- Gornji Lenart Location in Slovenia
- Coordinates: 45°55′47.96″N 15°34′21.96″E﻿ / ﻿45.9299889°N 15.5727667°E
- Country: Slovenia
- Traditional region: Styria
- Statistical region: Lower Sava
- Municipality: Brežice

Area
- • Total: 7.26 km^{2} (2.80 sq mi)
- Elevation: 151.3 m (496.4 ft)

Population (2020)
- • Total: 235
- • Density: 32/km^{2} (84/sq mi)

= Gornji Lenart =

Gornji Lenart (/sl/, formerly Zverinjak, Thiergarten) is a settlement in the Municipality of Brežice in eastern Slovenia. The area is part of the traditional region of Styria. It is now included in the Lower Sava Statistical Region.

==Name==
The name Gornji Lenart literally means 'upper Leonard', a designation that distinguished it from Šentlenart (literally, 'Saint Leonard'), which was annexed by Brežice. Until 1927, the settlement was officially called Zverinjak (literally, 'menagerie'), in reference to the collection of wild animals kept there by the owners of Brežice Castle.
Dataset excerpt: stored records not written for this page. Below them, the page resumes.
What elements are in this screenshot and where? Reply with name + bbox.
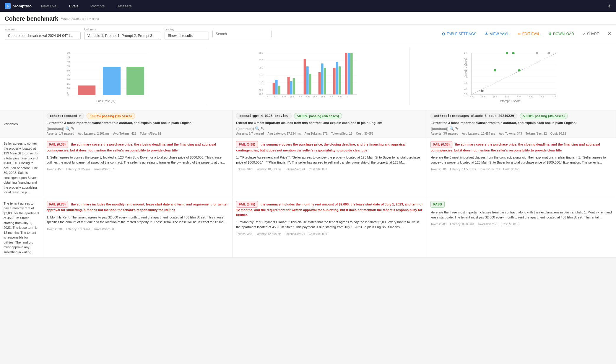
svg-text:0: 0 (267, 96, 268, 97)
share-button[interactable]: ↗ SHARE (580, 30, 602, 37)
svg-text:0.4: 0.4 (299, 96, 303, 97)
svg-text:25: 25 (67, 74, 70, 76)
svg-rect-50 (348, 53, 350, 94)
cohere-prompt-text: Extract the 3 most important clauses fro… (47, 121, 229, 125)
top-navigation: p promptfoo New Eval Evals Prompts Datas… (0, 0, 616, 12)
svg-rect-40 (304, 59, 306, 94)
nav-right: ☀ (607, 3, 611, 9)
openai-asserts: Asserts: 3/7 passed Avg Latency: 17,714 … (236, 132, 423, 135)
svg-text:0.8: 0.8 (330, 96, 334, 97)
row2-anthropic-pass-badge: PASS (430, 201, 444, 208)
svg-rect-36 (278, 86, 280, 94)
svg-text:3.0: 3.0 (259, 51, 263, 54)
eval-run-select[interactable]: Cohere benchmark (eval-2024-04-04T1... (5, 32, 81, 40)
anthropic-search-icon[interactable]: 🔍 (449, 126, 454, 131)
openai-model-badge: openai:gpt-4-0125-preview (236, 113, 292, 119)
display-select[interactable]: Show all results (165, 32, 209, 40)
display-group: Display Show all results (165, 28, 209, 40)
columns-group: Columns Variable 1, Prompt 1, Prompt 2, … (84, 28, 161, 40)
anthropic-pass-badge: 50.00% passing (3/6 cases) (520, 113, 568, 119)
row2-cohere-fail-text: the summary includes the monthly rent am… (47, 203, 229, 212)
edit-eval-button[interactable]: ✏ EDIT EVAL (515, 30, 542, 37)
cohere-asserts: Asserts: 1/7 passed Avg Latency: 2,802 m… (47, 132, 229, 135)
row2-openai-tokens: Tokens: 385 (236, 232, 252, 236)
variables-header: Variables (0, 110, 43, 138)
row1-openai-fail-badge: FAIL (0.38) (236, 141, 258, 148)
row2-anthropic-pass-header: PASS (430, 201, 612, 208)
svg-text:2.0: 2.0 (259, 66, 263, 69)
theme-toggle-icon[interactable]: ☀ (607, 4, 611, 9)
nav-item-datasets[interactable]: Datasets (114, 3, 134, 9)
svg-text:1.0: 1.0 (552, 96, 556, 97)
row2-openai-cost: Cost: $0.0099 (309, 232, 327, 236)
view-yaml-button[interactable]: 👁 VIEW YAML (482, 30, 512, 37)
table-settings-button[interactable]: ⚙ TABLE SETTINGS (439, 30, 479, 37)
row1-output-anthropic: FAIL (0.38) the summary covers the purch… (427, 138, 616, 198)
svg-text:0.4: 0.4 (464, 87, 467, 90)
row2-openai-fail-badge: FAIL (0.75) (236, 201, 258, 208)
openai-model-name-row: openai:gpt-4-0125-preview 50.00% passing… (236, 113, 423, 119)
row2-anthropic-latency: Latency: 8,889 ms (450, 222, 474, 226)
svg-text:0.8: 0.8 (529, 96, 532, 97)
row1-cohere-fail-header: FAIL (0.38) the summary covers the purch… (47, 141, 229, 153)
openai-tokens-sec: Tokens/Sec: 15 (331, 132, 352, 135)
nav-item-prompts[interactable]: Prompts (88, 3, 107, 9)
close-button[interactable]: ✕ (607, 31, 611, 37)
anthropic-model-badge: anthropic:messages:claude-3-opus-2024022… (430, 113, 517, 119)
svg-text:0.4: 0.4 (481, 96, 485, 97)
svg-point-87 (547, 52, 550, 54)
columns-select[interactable]: Variable 1, Prompt 1, Prompt 2, Prompt 3 (84, 32, 161, 40)
model-header-openai: openai:gpt-4-0125-preview 50.00% passing… (233, 110, 427, 138)
row1-anthropic-cost: Cost: $0.021 (503, 167, 520, 172)
row2-anthropic-tokens: Tokens: 280 (430, 222, 446, 226)
row2-anthropic-content: Here are the three most important clause… (430, 210, 612, 220)
svg-text:30: 30 (67, 69, 70, 72)
table-header-row: Variables cohere:command-r 16.67% passin… (0, 110, 616, 138)
row2-cohere-ts: Tokens/Sec: 90 (94, 227, 114, 231)
openai-tokens: Avg Tokens: 372 (304, 132, 327, 135)
anthropic-asserts-label: Asserts: 3/7 passed (430, 132, 458, 135)
openai-search-icon[interactable]: 🔍 (255, 126, 260, 131)
svg-text:0.6: 0.6 (313, 96, 317, 97)
row1-anthropic-fail-header: FAIL (0.38) the summary covers the purch… (430, 141, 612, 153)
svg-rect-19 (126, 67, 144, 95)
cohere-model-name-row: cohere:command-r 16.67% passing (1/6 cas… (47, 113, 229, 119)
row1-cohere-content: 1. Seller agrees to convey the property … (47, 155, 229, 165)
anthropic-latency: Avg Latency: 10,454 ms (462, 132, 495, 135)
row2-openai-content: 1. **Monthly Rent Payment Clause**: This… (236, 220, 423, 229)
cohere-edit-icon[interactable]: ✎ (71, 126, 74, 131)
download-button[interactable]: ⬇ DOWNLOAD (546, 30, 576, 37)
row2-openai-meta: Tokens: 385 Latency: 12,658 ms Tokens/Se… (236, 232, 423, 236)
svg-rect-34 (273, 83, 275, 94)
svg-text:1.5: 1.5 (259, 74, 263, 76)
grouped-bar-chart: 3.0 2.5 2.0 1.5 1.0 0.5 0.0 (207, 48, 409, 105)
app-name: promptfoo (12, 4, 32, 8)
cohere-search-icon[interactable]: 🔍 (65, 126, 70, 131)
row1-cohere-fail-badge: FAIL (0.38) (47, 141, 68, 148)
app-logo[interactable]: p promptfoo (5, 3, 32, 9)
svg-text:0: 0 (67, 94, 69, 97)
svg-rect-48 (339, 66, 341, 94)
openai-edit-icon[interactable]: ✎ (261, 126, 264, 131)
toolbar-actions: ⚙ TABLE SETTINGS 👁 VIEW YAML ✏ EDIT EVAL… (439, 30, 611, 37)
svg-text:35: 35 (67, 65, 70, 68)
openai-pass-badge: 50.00% passing (3/6 cases) (294, 113, 342, 119)
row1-anthropic-tokens: Tokens: 381 (430, 167, 446, 172)
svg-text:10: 10 (67, 87, 70, 90)
svg-rect-51 (350, 53, 353, 94)
row1-output-openai: FAIL (0.38) the summary covers the purch… (233, 138, 427, 198)
row2-cohere-fail-badge: FAIL (0.75) (47, 201, 68, 208)
svg-rect-39 (293, 78, 295, 94)
svg-text:0.6: 0.6 (505, 96, 509, 97)
nav-item-new-eval[interactable]: New Eval (39, 3, 60, 9)
svg-point-82 (494, 69, 496, 71)
settings-icon: ⚙ (442, 32, 446, 36)
row2-openai-fail-text: the summary includes the monthly rent am… (236, 203, 422, 217)
anthropic-edit-icon[interactable]: ✎ (455, 126, 458, 131)
search-input[interactable] (212, 30, 272, 38)
svg-text:40: 40 (67, 60, 70, 63)
row1-openai-fail-header: FAIL (0.38) the summary covers the purch… (236, 141, 423, 153)
nav-item-evals[interactable]: Evals (67, 3, 81, 9)
svg-point-86 (536, 52, 538, 54)
table-row: The tenant agrees to pay a monthly rent … (0, 198, 616, 258)
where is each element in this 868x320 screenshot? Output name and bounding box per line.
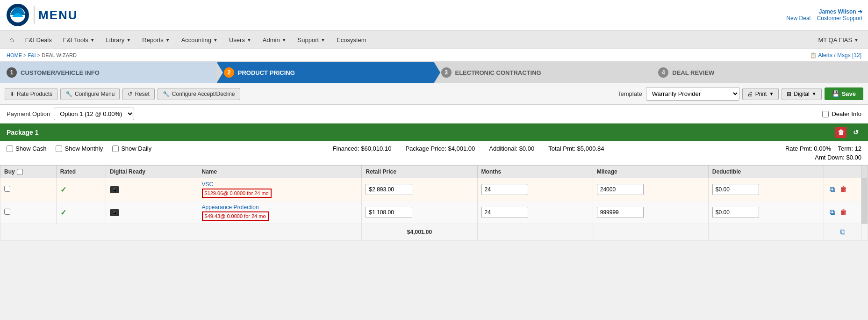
deductible-input-2[interactable] — [712, 207, 759, 218]
nav-reports[interactable]: Reports ▼ — [136, 32, 175, 48]
alerts-link[interactable]: Alerts / Msgs [12] — [818, 52, 861, 58]
package-price-value: $4,001.00 — [448, 145, 475, 152]
print-button[interactable]: 🖨 Print ▼ — [742, 88, 779, 100]
show-monthly-label[interactable]: Show Monthly — [56, 145, 103, 152]
total-actions-cell: ⧉ — [824, 224, 861, 240]
header-divider — [34, 6, 35, 24]
nav-ecosystem[interactable]: Ecosystem — [331, 32, 372, 48]
package-refresh-button[interactable]: ↺ — [850, 127, 861, 138]
nav-fi-tools[interactable]: F&I Tools ▼ — [57, 32, 100, 48]
breadcrumb: HOME > F&I > DEAL WIZARD — [7, 52, 77, 58]
months-cell-2 — [477, 201, 593, 224]
toolbar: ⬇ Rate Products 🔧 Configure Menu ↺ Reset… — [0, 83, 868, 105]
col-digital-ready: Digital Ready — [106, 166, 198, 178]
col-deductible: Deductible — [708, 166, 824, 178]
nav-admin[interactable]: Admin ▼ — [257, 32, 292, 48]
top-right-links: James Wilson ➔ New Deal Customer Support — [782, 8, 862, 22]
wizard-step-1[interactable]: 1 CUSTOMER/VEHICLE INFO — [0, 62, 216, 83]
package-summary-row: Show Cash Show Monthly Show Daily Financ… — [0, 141, 868, 165]
total-empty-3 — [708, 224, 824, 240]
col-retail-price: Retail Price — [362, 166, 477, 178]
copy-button-1[interactable]: ⧉ — [828, 184, 837, 195]
wizard-step-4[interactable]: 4 DEAL REVIEW — [652, 62, 868, 83]
show-daily-label[interactable]: Show Daily — [112, 145, 151, 152]
retail-price-input-2[interactable] — [366, 207, 412, 218]
table-total-row: $4,001.00 ⧉ — [0, 224, 868, 240]
months-input-2[interactable] — [481, 207, 528, 218]
deductible-cell-1 — [708, 178, 824, 201]
breadcrumb-home[interactable]: HOME — [7, 52, 22, 58]
step-label-1: CUSTOMER/VEHICLE INFO — [21, 69, 100, 76]
alerts-icon: 📋 — [810, 52, 817, 58]
new-deal-link[interactable]: New Deal — [786, 15, 811, 22]
logo-area: MENU — [6, 3, 78, 27]
rate-products-button[interactable]: ⬇ Rate Products — [5, 88, 57, 100]
save-button[interactable]: 💾 Save — [825, 87, 863, 100]
nav-users[interactable]: Users ▼ — [223, 32, 257, 48]
reset-button[interactable]: ↺ Reset — [122, 88, 154, 100]
nav-fi-deals[interactable]: F&I Deals — [20, 32, 57, 48]
step-num-2: 2 — [224, 67, 234, 78]
retail-price-input-1[interactable] — [366, 184, 412, 195]
total-label-cell — [0, 224, 362, 240]
delete-button-1[interactable]: 🗑 — [838, 184, 849, 195]
nav-home[interactable]: ⌂ — [4, 31, 20, 49]
nav-tenant[interactable]: MT QA FIAS ▼ — [812, 32, 864, 48]
show-cash-checkbox[interactable] — [7, 145, 13, 152]
breadcrumb-fi[interactable]: F&I — [28, 52, 36, 58]
show-daily-checkbox[interactable] — [112, 145, 119, 152]
package-title: Package 1 — [7, 129, 39, 136]
nav-support[interactable]: Support ▼ — [292, 32, 331, 48]
save-icon: 💾 — [832, 90, 839, 97]
copy-button-2[interactable]: ⧉ — [828, 207, 837, 218]
buy-all-checkbox[interactable] — [17, 169, 23, 175]
nav-accounting[interactable]: Accounting ▼ — [176, 32, 223, 48]
configure-menu-button[interactable]: 🔧 Configure Menu — [60, 88, 120, 100]
menu-label: MENU — [38, 8, 78, 22]
package-delete-button[interactable]: 🗑 — [835, 127, 846, 138]
package-secondary: Rate Pmt: 0.00% Term: 12 Amt Down: $0.00 — [785, 145, 861, 161]
package-financials: Financed: $60,010.10 Package Price: $4,0… — [151, 145, 785, 152]
show-cash-label[interactable]: Show Cash — [7, 145, 46, 152]
buy-checkbox-1[interactable] — [4, 186, 10, 192]
rate-pmt-value: 0.00% — [814, 145, 831, 152]
print-icon: 🖨 — [747, 91, 753, 97]
reports-chevron: ▼ — [165, 37, 170, 43]
nav-library[interactable]: Library ▼ — [100, 32, 137, 48]
delete-button-2[interactable]: 🗑 — [838, 207, 849, 218]
buy-checkbox-2[interactable] — [4, 209, 10, 215]
template-area: Template Warranty Provider Standard Cust… — [617, 87, 739, 101]
show-monthly-checkbox[interactable] — [56, 145, 62, 152]
deductible-input-1[interactable] — [712, 184, 759, 195]
configure-menu-icon: 🔧 — [65, 91, 72, 97]
financed-label: Financed: — [333, 145, 359, 152]
rated-check-2: ✓ — [60, 209, 66, 217]
digital-button[interactable]: ⊞ Digital ▼ — [782, 88, 821, 100]
payment-option-select[interactable]: Option 1 (12 @ 0.00%) Option 2 Option 3 — [54, 108, 134, 120]
buy-cell-1 — [0, 178, 57, 201]
scrollbar-total — [861, 224, 868, 240]
months-input-1[interactable] — [481, 184, 528, 195]
wizard-step-3[interactable]: 3 ELECTRONIC CONTRACTING — [435, 62, 651, 83]
username-link[interactable]: James Wilson ➔ — [819, 8, 862, 15]
mileage-input-1[interactable] — [597, 184, 644, 195]
col-months: Months — [477, 166, 593, 178]
dealer-info-checkbox[interactable] — [822, 111, 829, 117]
template-select[interactable]: Warranty Provider Standard Custom — [646, 87, 739, 101]
mileage-cell-2 — [593, 201, 708, 224]
term-value: 12 — [855, 145, 861, 152]
tenant-chevron: ▼ — [854, 37, 859, 43]
rate-products-icon: ⬇ — [10, 91, 14, 97]
wizard-step-2[interactable]: 2 PRODUCT PRICING — [217, 62, 434, 83]
configure-accept-button[interactable]: 🔧 Configure Accept/Decline — [158, 88, 240, 100]
total-copy-button[interactable]: ⧉ — [838, 227, 847, 237]
nav-bar: ⌂ F&I Deals F&I Tools ▼ Library ▼ Report… — [0, 31, 868, 49]
product-name-link-2[interactable]: Appearance Protection — [202, 204, 259, 211]
table-row: ✓ 📱 VSC $129.06@ 0.0000 for 24 mo — [0, 178, 868, 201]
rated-check-1: ✓ — [60, 186, 66, 194]
total-value-cell: $4,001.00 — [362, 224, 477, 240]
product-name-link-1[interactable]: VSC — [202, 181, 214, 188]
mileage-input-2[interactable] — [597, 207, 644, 218]
customer-support-link[interactable]: Customer Support — [817, 15, 862, 22]
col-actions — [824, 166, 861, 178]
Locally, the settlement is also known as Tirget (< German Tiergarten 'zoo'), also a reference to the menagerie, or Čret (literally, 'marshland, morass'), referring to the local geography.

==History==
During the Second World War, in the fall of 1941, the village population was evicted in order to make way for the resettlement of Gottschee Germans.